How to complete this task -
The lines you return should be those containing the string "para", taken from the data below.
--------------------------------
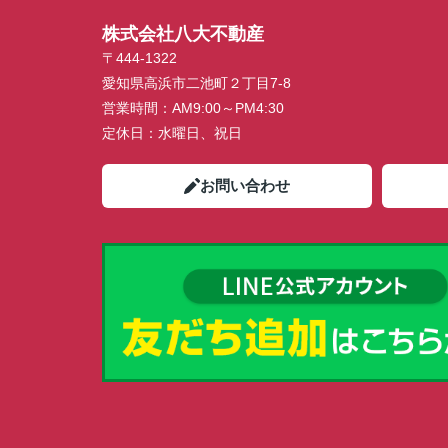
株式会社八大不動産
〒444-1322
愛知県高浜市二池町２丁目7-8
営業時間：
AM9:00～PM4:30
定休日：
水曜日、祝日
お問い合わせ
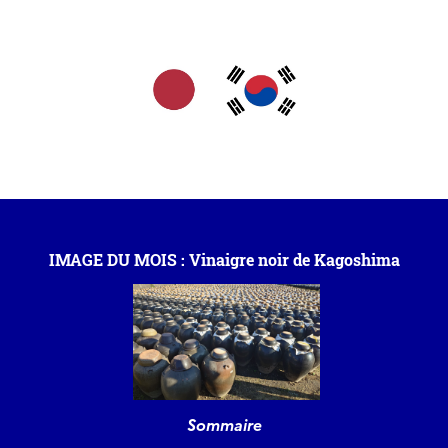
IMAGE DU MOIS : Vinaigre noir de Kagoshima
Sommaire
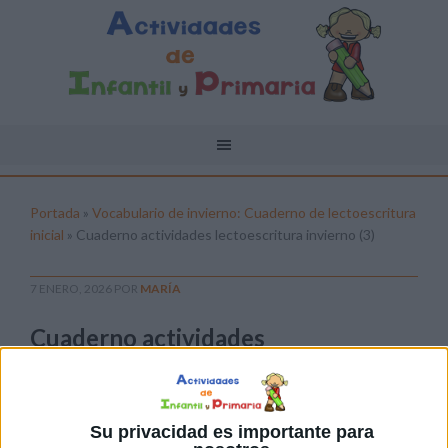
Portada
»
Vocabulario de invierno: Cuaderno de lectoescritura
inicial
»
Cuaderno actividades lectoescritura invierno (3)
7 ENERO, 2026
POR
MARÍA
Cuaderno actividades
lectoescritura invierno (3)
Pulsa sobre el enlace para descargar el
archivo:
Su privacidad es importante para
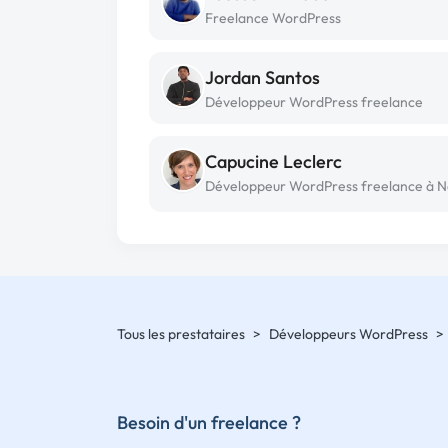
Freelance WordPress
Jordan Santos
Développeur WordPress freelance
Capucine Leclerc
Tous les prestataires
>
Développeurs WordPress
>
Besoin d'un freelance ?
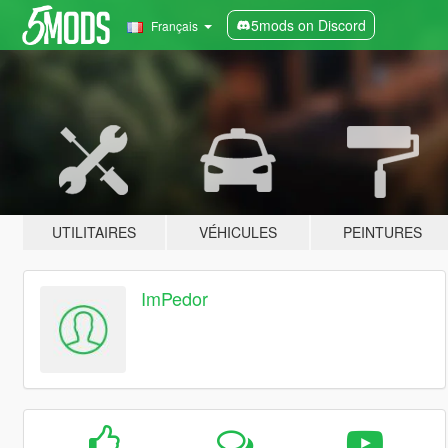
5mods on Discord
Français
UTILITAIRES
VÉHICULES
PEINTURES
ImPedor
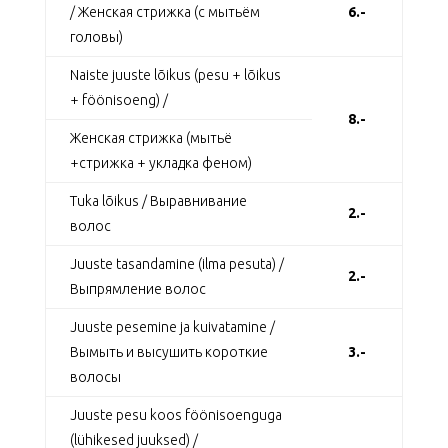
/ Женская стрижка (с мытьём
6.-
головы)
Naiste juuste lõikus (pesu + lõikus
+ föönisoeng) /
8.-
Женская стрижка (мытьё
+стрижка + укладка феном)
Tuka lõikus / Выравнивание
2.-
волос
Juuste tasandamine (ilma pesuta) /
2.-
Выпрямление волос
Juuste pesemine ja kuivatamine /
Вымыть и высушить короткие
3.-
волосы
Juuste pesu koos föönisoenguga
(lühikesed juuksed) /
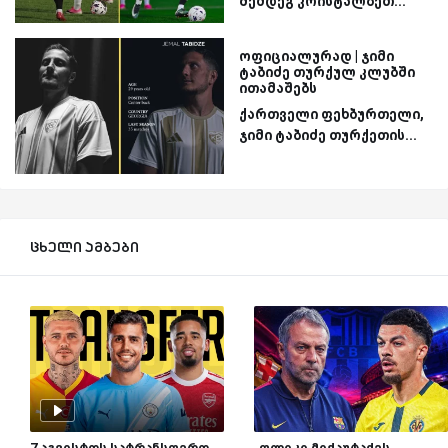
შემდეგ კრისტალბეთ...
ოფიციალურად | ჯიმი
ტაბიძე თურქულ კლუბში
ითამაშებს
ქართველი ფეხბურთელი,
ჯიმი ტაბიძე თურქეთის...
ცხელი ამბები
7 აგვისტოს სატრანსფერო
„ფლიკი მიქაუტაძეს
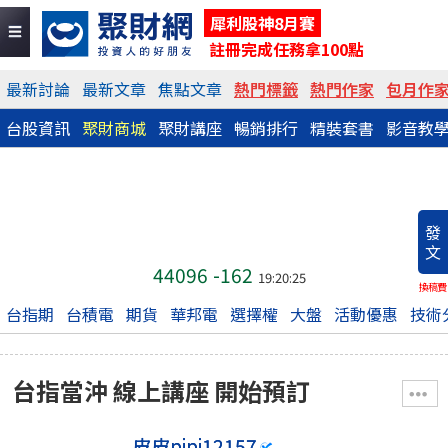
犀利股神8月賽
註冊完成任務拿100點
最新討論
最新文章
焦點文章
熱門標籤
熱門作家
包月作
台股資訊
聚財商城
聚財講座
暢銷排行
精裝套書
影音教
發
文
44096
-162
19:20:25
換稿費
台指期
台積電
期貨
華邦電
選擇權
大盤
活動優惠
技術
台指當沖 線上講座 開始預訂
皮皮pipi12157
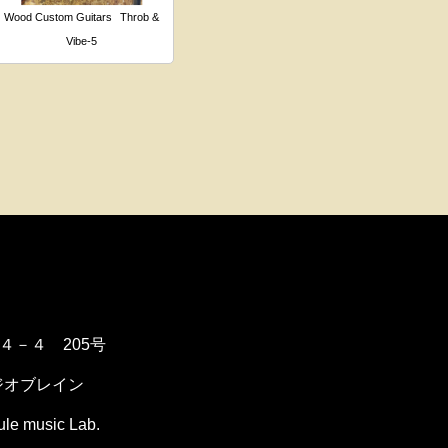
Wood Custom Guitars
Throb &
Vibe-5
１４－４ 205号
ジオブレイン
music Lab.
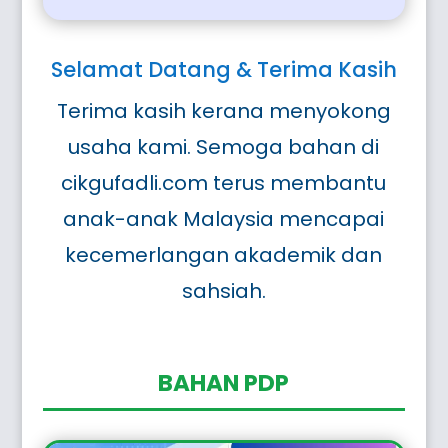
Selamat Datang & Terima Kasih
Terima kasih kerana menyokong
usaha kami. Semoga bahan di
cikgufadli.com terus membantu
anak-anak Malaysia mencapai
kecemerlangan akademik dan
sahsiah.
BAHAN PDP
--------------------------------
Task result -
Pulsa sobre el enlace para descargar el
Su privacidad es importante para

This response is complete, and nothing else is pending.